The Asha 311 features a redone Series 40 phonebook. Under the new Asha Touch interface it integrates with the Call log and the Dialer and that's more than welcome.
Contacts are displayed with a photo and number and, on top of the actual list, you get the Advanced menu and Add new contact shortcut. Then comes the search field.
The actual contact details are displayed on a completely redesigned screen compared to previous S40 phonebooks. You get a faded contact's picture as a background, with a huge name across and a number below. A few big thumbable icons at the bottom of the screen let you call, text or email the person.
You can add various details to your contacts, like numbers, email address, ringtone or a URL. You can also choose where to save your contacts - the SIM card or the phone memory. Only two sorting options are available - by first or last name. Contacts can be copied, moved or deleted either individually or in bulk.

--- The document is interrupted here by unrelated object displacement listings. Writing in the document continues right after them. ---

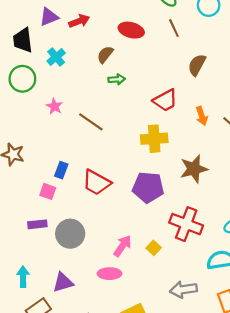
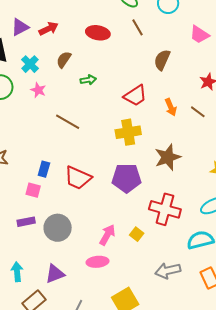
brown semicircle: (105, 54) -> (64, 60), moved
pink star: (54, 106) -> (38, 90), moved

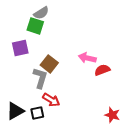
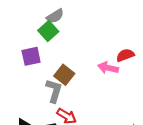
green square: (35, 26) -> (48, 31), turned 30
red semicircle: (102, 70) -> (125, 55), moved

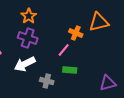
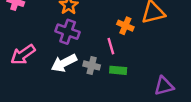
pink line: (64, 50) -> (111, 46), turned -56
gray cross: (47, 81) -> (92, 65), moved

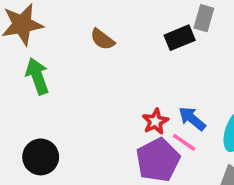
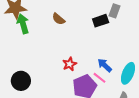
green arrow: (37, 76) -> (23, 24), moved
red star: (155, 121) -> (70, 64), moved

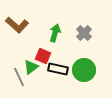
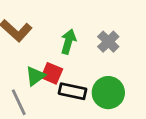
green triangle: (31, 67) -> (35, 76), moved

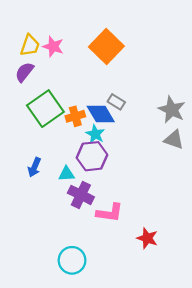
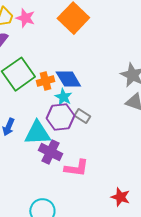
gray rectangle: (116, 102) -> (82, 116), moved
cyan triangle: (66, 174) -> (37, 133), size x1.8
red star: (147, 238) -> (120, 197), moved

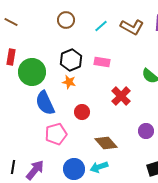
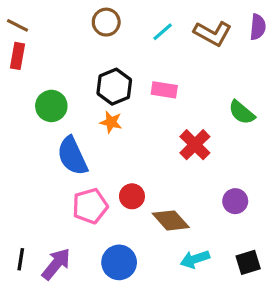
red rectangle: (11, 57) -> (17, 56), moved
green circle: (32, 72) -> (51, 106), size x0.7
red circle: (82, 112) -> (132, 196), moved
cyan arrow: (99, 167) -> (195, 259), moved

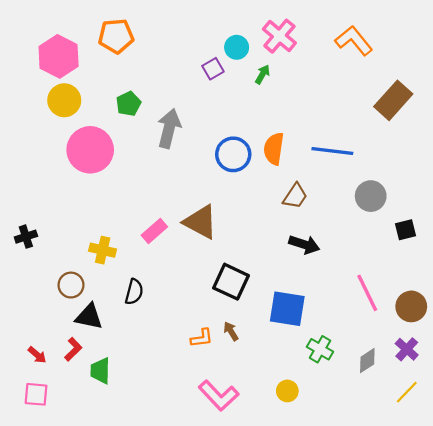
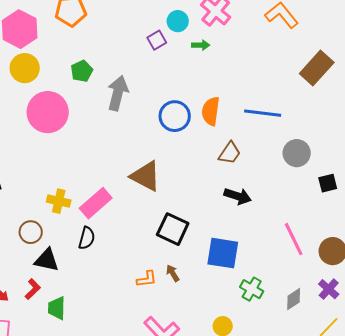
green arrow: (263, 74) -> (201, 45), turned 60
pink rectangle: (154, 231) -> (96, 203), moved, size x1.4

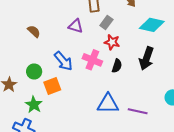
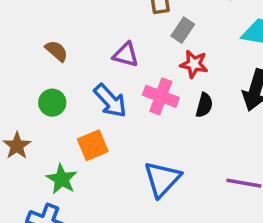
purple triangle: (76, 26) -> (126, 55), moved
green circle: (34, 72) -> (52, 103), moved
blue triangle: (108, 104) -> (162, 179), moved, turned -45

For the most part, the telephony options on the Asha 311 are pretty straightforward. As we already said, the Contacts, the Call Log and the dialer are integrated like in mature smart platforms. What's missing is smart dialing.
We had no reception problems with the Nokia Asha 311. We tested its loudspeaker and found it loud enough, though not as good as other Asha phones we've tested.
|Speakerphone test||Voice, dB||Ringing ||Overal score|
|Nokia C3-01 Touch and Type||73.9||66.6||77.7||Good|
|Nokia Asha 300||75.1||66.6||75.7||Good|
|Nokia C2-03||74.2||72.4||75.8||Very Good|
The messaging department has everything covered - text messages are organized in threads, there's a chat client with support for multiple services and of course, a feature rich email client with quick setup.
A tap and hold on a Conversation in the default view of the messaging app lets you delete the conversation or call/email the contact in question instead. Creating a message is pretty straightforward. You can add multiple contacts from your phonebook or simply punch in numbers.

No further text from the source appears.